Scegliere, o essere scelti?

PRO: le soluzioni di pay-per-click marketing consentono di raggiungere “on the go” un target iper-selezionato, senza barriere geografiche e quindi di espandere la nostra visibilità ad un pubblico nuovo che non sarebbe mai entrato in contatto con la nostra azienda. CONTRO: selezionare il target è un processo delicato e che non può prescindere da un’analisi di mercato; inoltre, diffondere i nostri contenuti pubblicitari (non organici) su un pubblico scelto da noi può rivelarsi spesso molto meno efficace (in termini di vendite) rispetto all’interazione con un pubblico che ha attivamente ricercato i nostri prodotti e servizi, grazie alla nostra presenza sul web, pianificata e professionale. In questo caso, meglio essere scelti che scegliere.

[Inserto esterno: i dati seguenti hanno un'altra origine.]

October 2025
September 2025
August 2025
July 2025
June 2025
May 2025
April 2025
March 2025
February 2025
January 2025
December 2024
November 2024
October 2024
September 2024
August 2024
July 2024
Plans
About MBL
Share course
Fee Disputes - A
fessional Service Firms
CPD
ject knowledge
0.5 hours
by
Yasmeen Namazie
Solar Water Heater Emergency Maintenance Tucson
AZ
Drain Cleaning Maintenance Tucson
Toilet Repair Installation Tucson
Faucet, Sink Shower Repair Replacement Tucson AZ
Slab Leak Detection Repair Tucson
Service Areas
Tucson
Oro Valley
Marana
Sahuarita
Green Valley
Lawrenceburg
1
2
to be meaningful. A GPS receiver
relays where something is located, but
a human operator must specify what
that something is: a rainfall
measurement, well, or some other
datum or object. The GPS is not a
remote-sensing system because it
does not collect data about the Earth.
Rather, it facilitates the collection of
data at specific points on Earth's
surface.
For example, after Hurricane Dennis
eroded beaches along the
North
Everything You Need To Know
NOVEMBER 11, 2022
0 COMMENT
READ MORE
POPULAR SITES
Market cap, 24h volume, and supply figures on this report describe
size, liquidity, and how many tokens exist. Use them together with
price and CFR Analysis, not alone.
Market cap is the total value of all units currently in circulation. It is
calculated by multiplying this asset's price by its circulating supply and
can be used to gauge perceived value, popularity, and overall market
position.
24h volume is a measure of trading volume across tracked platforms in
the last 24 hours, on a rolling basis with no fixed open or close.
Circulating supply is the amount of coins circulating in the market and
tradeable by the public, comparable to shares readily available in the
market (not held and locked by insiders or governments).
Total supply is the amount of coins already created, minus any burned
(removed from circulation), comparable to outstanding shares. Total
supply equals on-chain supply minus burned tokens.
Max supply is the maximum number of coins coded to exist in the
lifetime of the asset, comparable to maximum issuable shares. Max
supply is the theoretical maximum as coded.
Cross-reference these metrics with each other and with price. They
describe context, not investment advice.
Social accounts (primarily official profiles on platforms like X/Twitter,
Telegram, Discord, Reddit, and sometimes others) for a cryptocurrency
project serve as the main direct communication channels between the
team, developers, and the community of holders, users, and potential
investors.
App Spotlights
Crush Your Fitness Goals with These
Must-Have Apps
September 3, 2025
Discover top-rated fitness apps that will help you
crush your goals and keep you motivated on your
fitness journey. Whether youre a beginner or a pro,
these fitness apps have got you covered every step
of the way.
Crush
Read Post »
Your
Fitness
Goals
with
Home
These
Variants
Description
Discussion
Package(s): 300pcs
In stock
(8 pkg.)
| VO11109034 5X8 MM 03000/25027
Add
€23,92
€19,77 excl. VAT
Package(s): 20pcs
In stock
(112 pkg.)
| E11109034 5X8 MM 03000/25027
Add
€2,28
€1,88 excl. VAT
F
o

Performance oggi. Ma domani?

PRO: ottenere dei risultati (in termini di visibilità) è un gioco da ragazzi, e in poche ore si possono raccogliere le prime statistiche sulle nostre performance. CONTRO: la stessa flessibilità, purtroppo, esiste anche quando interrompiamo il flusso di investimento: una volta terminata la campagna, terminano anche i risultati (a meno di avere un buon piano editoriale).